SUPPLIED MATERIAL >>

* * * *

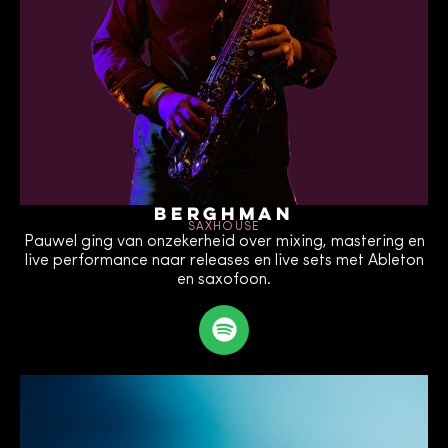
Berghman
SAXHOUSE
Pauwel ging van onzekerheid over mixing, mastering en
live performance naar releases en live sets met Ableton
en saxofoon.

* * * *

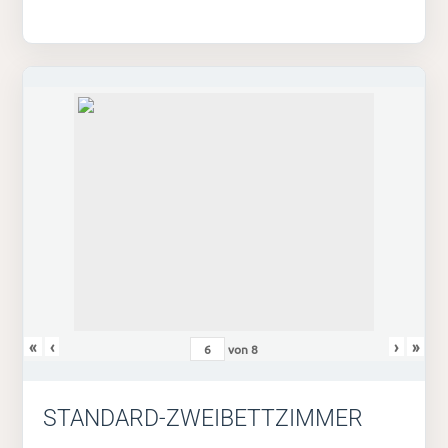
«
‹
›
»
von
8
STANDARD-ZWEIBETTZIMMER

* * * *

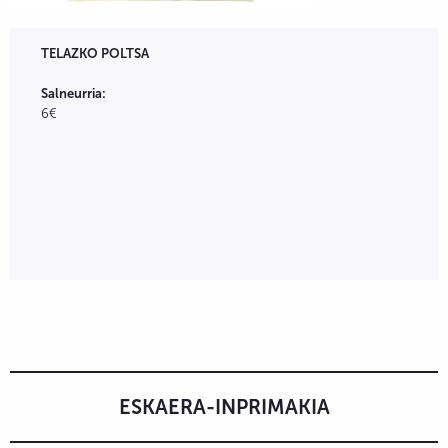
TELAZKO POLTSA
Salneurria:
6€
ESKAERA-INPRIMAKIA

* * * *

TASK DESCRIPTION >>
Copy out only the lines above from the one with "TELAZKO POLTSA" to the one with "ESKAERA-INPRIMAKIA", inclusive, exactly as they stand.

ANSWER TO THIS EXERCISE >>
TELAZKO POLTSA
Salneurria:
6€
ESKAERA-INPRIMAKIA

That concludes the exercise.